Jennie is the mother of Blanche Bishop Freeman, who was mother of Jeanette, Ruth, John, Elizabeth, and Helen Freeman.
She was born Jeanette Fraser June 22, 1855 in Oxford in Chenango County New York. Her granddaughter Nettie said that “she scratched her name ‘Jeanette’ out of the family Bible, to the horror of everyone, and she was ‘Jennie’ ever after.”
Her parents were Ann M. and Charles Fraser (alternately spelled Frazier in some old news accounts). She married John Frederick Bishop, Jr. in Oxford or Harpursville NY on July 4, 1875. John Bishop was an excellent craftsman and worked in his father’s business, J.F. Bishop, established in 1841 in Harpursville making carriages and sleighs. When the demand for carriages diminished, he plied his skills creating custom interiors for train cars. John and Jennie lived on James Street in Binghamton. When he built the house it was last house on the Southside of Binghamton. John died in February of 1914.

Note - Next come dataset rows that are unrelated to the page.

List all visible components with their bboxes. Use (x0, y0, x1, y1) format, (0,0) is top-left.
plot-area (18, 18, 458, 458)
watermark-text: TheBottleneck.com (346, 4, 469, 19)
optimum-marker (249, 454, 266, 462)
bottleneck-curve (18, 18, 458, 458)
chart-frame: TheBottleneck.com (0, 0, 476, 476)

Jennie lived another 28 years in that house. Nettie remembers her “as a spirited gal.” Every Saturday afternoon (or Wednesdays alternately reported) she got all dressed up, took the bus ‘overtown’ and attended the matinee performance of plays at the theater on Chenango St. in Binghamton where operas, Broadway touring companies, and vaudeville were performed. “She bought a season’s ticket every year.” Both Nettie and Ruth found their love of theater on the occasional treat of going to the Old Stone Opera House with their grandmother.
Ruth recalls that Grandma Bishop was always very positive and encouraging to those around her. “She had a great sense of humor and always had funny stories to tell.” Nettie wrote in a letter dated Dec. 25, 1972, “I had just met Walt (her future husband) a few months before, and I took him to Binghamton to meet her. When we came into her tiny upstairs apartment on James Street, she took him into her arms and heart immediately, and I was so happy! Unlike my mother, who was mean and hateful to Walt, Grandma loved him on first sight. She even opened up the double folding couch in the living room and said, ‘You two lovebirds can sleep together” without knowing whether we were married or not!”
Nettie continued, “Grandma Bishop was the one in my family at that time that I really loved and admired. Even though she was 78 or 79 and sickly and confined to her rocking chair when she gave me her silver spoons, she was still full of humor and spunk.”
Jennie Bishop received the silver spoons as a wedding present. As they probably date from the early 1800’s it is likely that they belonged to John’s father, John F. Bishop, Sr. They are made of “coin silver” and carry the monogram “B.”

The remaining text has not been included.